# Making a piecewise function continuous

1. Feb 17, 2010

### meaganjulie

1. The problem statement, all variables and given/known data

find the values of b and c that make the function f continuous on (-$$\infty$$,$$\infty$$)

f(x) = $$\frac{sin2x}{x}$$ if x< 0
3-3c+b(x+1) if 0$$\leq$$x<2
5-cx+bx^2 if x$$\geq$$ 2
2. Relevant equations

lim as x $$\rightarrow$$ 0- of $$\frac{sin2x}{x}$$
works out to be 0
3. The attempt at a solution

2. Feb 17, 2010

### tiny-tim

Welcome to PF!

Hi meaganjulie! Welcome to PF!
Nope

what makes you think that?

3. Feb 17, 2010

### meaganjulie

nevermind, that limit is actually 2. the limit for zero from the right also must equal 2, and the right and left limits at x=2 must also match.

thats all ive got.

4. Feb 17, 2010

### Char. Limit

Just figure out what c and b values make the first and second equal at x=0.

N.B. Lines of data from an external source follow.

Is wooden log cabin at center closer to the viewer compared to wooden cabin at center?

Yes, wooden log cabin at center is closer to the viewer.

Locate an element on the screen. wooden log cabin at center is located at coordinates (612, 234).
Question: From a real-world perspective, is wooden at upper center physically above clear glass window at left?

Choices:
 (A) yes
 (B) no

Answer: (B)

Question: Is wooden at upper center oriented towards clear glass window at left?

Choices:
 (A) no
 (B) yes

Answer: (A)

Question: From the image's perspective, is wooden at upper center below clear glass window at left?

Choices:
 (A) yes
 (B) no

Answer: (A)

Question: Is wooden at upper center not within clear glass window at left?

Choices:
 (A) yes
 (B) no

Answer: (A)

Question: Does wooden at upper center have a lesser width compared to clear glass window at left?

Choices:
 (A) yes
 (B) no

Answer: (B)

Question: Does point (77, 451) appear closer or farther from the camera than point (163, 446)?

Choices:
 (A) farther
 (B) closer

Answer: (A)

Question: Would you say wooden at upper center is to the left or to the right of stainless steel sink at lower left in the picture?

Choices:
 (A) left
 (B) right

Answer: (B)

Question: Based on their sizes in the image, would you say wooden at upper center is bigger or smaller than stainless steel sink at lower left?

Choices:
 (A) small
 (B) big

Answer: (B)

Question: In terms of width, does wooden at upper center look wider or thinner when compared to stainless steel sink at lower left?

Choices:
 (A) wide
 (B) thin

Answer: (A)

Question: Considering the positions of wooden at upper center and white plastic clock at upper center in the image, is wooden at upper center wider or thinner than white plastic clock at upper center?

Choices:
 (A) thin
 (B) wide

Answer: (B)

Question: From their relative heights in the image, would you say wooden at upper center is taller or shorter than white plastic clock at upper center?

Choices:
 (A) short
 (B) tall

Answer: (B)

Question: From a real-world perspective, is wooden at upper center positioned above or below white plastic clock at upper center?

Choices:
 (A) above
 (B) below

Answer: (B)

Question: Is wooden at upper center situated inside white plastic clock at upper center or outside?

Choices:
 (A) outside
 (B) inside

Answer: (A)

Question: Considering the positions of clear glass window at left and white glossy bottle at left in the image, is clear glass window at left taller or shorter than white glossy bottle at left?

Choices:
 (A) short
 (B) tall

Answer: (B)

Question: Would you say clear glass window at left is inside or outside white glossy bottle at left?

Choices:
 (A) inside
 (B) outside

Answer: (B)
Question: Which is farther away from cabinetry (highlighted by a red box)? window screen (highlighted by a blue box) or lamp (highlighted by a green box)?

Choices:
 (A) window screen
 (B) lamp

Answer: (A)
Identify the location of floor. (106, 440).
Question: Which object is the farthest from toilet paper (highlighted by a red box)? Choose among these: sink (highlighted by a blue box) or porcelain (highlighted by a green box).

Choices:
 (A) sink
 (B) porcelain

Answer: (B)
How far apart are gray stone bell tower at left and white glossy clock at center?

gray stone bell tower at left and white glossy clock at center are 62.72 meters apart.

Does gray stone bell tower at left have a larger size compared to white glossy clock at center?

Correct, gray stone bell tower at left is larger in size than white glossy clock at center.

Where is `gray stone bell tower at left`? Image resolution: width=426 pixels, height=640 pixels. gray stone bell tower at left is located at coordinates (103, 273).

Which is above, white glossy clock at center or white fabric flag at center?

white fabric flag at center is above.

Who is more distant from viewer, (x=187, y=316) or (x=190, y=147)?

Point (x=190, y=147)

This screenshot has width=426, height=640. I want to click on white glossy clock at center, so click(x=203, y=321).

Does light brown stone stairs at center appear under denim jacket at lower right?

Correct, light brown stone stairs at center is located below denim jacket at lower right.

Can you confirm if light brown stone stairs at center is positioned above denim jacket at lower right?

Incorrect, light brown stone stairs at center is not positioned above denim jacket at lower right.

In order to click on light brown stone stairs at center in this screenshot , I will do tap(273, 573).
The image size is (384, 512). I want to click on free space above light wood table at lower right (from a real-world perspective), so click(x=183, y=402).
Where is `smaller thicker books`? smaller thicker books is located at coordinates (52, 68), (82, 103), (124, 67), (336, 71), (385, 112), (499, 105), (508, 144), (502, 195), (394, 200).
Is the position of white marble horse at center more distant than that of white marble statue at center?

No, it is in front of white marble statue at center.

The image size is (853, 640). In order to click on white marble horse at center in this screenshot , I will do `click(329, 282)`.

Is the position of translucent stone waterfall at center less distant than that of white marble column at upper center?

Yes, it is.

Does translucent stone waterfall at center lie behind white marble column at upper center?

The other one follows a similar process.

5. Feb 20, 2010

### meaganjulie

i dont understand how to find the values for c and b because i dont understand how i can use the point x=0 because the first part of the function has no c or b values. i have to use the last to equations at x=2, but how do i know what that limit is?

6. Feb 21, 2010

### tiny-tim

Hi meaganjulie!

(just got up :zzz: …)
The first equation tells you that the limit at x = 0 must be 2.

The second equation tells you conditions on b and c which agree with that limit (at x = 0), and that gives you a formula (in b and c) for the limit at x = 2.

And the third equation tells you conditions on b and c which agree with that limit at x = 2.